The term "data center" is still strongly associated with hardware and what is tangible, very much in line with what the layman's encyclopedia, Wikipedia, says about DC.

A contrario, Gartner's definition of a data center (DC) is broad and encompasses software, services and hardware. The inclusion of the software and services segments might therefore explain why hardware was to a certain extent diluted in this year's event and might account for the absence of big names like IBM, EDS, Hitachi Data Services or Sun Microsystems.

That said, Data Center Summit 2006 was far from being mundane and chatting with the vendors proved to be a worthy exercise.

Looking forward to 2007 and beyond, Dell's acquisition of ACS, a UK-based IT services company, shows that services look set to play a bigger role in Dell's portfolio; something that is reminiscent of IBM's changes a decade ago under Louis Gestner's impulse. Will Dell step in the shoes of Big Blue rather than HP? Stay tuned!

Speaking of acquisition, CA announced that it purchased Cybermation just days before Gartner's summit, in a bid that might spark a spate of acquisitions across the industry. Cybermation is an IT Workload automation broker and according to CA's representatives, is a perfect fit for CA's grande strategy of being a 'service accelerator' as they put it.

On the hardware front came the brand new, jaw-dropping Intel Quad Core processor. Benchmarks ran in real time and showed that the new processor would probably raise even more performance bar. But there's more to it than just performance. A Quad Core processor actually consumes less power than a single core Xeon processor making it a very sought after component.

One palpable trend in the DC sector is turning what's hot into cold by consuming less energy. This has a knock off effect on cooling requirements, the amount of hardware you can cram together and incidentally on your energy bill.

Business is brisk as more and more enterprises learn about and convert to the benefits of consolidation and virtualization.
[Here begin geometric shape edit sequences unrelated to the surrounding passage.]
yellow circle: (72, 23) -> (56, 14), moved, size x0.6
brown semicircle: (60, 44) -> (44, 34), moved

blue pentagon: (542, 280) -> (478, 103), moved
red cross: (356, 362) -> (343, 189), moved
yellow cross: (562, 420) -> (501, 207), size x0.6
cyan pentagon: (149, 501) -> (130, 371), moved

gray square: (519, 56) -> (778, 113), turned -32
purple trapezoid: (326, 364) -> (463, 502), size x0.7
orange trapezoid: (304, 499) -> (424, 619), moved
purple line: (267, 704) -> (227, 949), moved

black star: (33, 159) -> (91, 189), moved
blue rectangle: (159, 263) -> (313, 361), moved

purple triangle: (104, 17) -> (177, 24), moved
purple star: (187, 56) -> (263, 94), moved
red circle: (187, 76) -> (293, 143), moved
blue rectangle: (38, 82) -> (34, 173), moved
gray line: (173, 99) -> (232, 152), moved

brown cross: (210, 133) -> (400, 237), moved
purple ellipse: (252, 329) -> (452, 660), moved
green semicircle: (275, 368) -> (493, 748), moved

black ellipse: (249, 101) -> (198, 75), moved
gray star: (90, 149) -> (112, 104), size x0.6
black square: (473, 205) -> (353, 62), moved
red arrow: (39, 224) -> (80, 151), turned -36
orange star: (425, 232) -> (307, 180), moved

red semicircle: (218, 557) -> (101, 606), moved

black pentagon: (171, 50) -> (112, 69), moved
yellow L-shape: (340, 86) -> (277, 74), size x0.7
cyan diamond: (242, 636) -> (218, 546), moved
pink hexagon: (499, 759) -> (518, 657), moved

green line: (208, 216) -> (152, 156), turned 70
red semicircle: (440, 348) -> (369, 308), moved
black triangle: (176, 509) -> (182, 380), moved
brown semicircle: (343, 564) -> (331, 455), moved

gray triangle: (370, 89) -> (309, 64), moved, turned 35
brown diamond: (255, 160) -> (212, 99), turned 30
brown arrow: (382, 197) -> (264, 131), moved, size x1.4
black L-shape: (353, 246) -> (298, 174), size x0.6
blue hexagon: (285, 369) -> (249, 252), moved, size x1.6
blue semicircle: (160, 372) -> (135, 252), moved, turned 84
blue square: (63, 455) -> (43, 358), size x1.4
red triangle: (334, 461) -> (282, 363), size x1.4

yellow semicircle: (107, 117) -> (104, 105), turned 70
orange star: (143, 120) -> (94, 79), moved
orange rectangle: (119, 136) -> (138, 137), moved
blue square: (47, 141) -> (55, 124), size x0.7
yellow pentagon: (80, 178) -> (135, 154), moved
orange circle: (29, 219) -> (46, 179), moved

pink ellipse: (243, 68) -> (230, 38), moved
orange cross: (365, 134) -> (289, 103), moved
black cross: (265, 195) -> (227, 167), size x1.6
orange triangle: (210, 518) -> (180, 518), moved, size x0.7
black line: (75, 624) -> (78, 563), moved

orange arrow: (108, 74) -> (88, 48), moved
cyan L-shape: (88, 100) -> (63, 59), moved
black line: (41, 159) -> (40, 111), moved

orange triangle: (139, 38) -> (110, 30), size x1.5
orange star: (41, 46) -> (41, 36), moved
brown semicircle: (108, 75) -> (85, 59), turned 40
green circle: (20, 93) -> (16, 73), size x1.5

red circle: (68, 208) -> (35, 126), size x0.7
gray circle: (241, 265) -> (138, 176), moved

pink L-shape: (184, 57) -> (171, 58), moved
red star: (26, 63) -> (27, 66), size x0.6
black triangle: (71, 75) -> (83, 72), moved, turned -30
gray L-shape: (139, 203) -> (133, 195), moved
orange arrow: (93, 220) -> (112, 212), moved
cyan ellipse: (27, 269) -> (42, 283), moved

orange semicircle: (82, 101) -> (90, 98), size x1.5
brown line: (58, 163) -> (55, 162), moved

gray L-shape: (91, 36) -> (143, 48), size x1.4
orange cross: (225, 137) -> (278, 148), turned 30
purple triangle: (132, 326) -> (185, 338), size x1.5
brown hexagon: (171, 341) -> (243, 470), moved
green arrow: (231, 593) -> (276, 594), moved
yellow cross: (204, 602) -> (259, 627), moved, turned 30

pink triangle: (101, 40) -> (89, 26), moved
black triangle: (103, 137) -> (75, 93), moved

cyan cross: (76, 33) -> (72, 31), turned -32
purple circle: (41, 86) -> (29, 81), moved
One vendor confirmed that demand is outstripping supply in the particularly 'hot' sector of power management. Firms are expanding and find themselves needing more storage, more performance and more power to keep up running.

Like one business analyst put it, it is all coming down again. After the mainframe period and the desktop era, the booming DC sector marks the next logical epoch. Some industry insiders reckon that in a not-to-distant future, distributed computing will become en vogue again as personal computers take the upper hand as discrete connected devices and appliances grow in terms of storage capacity and performance.

All vendors I interviewed agreed that consolidation, virtualization and use-as-you-need computer resources are the way forward. This reduces Total Cost of Ownership, slashes maintenance fees, improves performance and reliability while making sure that resources are being used optimally.

Ironically, that means less hardware being sold, hence less profit. But then as one unnamed Dell manager told me, if they don't sell consolidation to their customers, someone else will do it.

Far being a mere exercise of white box flogging, this brings real savings and tangible enhancements and might explain why some big outsourcing projects are actually being now brought in-house.

That said, outsourcing is also gradually changing in nature as companies like Wipro and Accenture bring forth complete solutions which include software and services and increasingly hardware resources as well.

This brings us to the final analysis of the DC summit. Like hot segments like Security, DC is a perfect example of Coope-tition where a competitor can be a partner as well. Through mergers, acquisitions and opportunity exploration, companies like HP or IBM have grown so big that they are starting to compete with some of their own traditional partners.

The overall impression, apart from the fact that most vendors had a tired face after a long two-day marathon, is that Data Center will spill over its traditional definition of a Repository for Data (hence the name). Rather than being a mere Super NAS (network attached storage), DC redefines itself.

After all, a quarter of a century after the first Gartner Annual Data Center Conference, fundamental technologies like virtualisation will consolidate DC's importance as one of the fundamental building blocks of your Information's Life Cycle.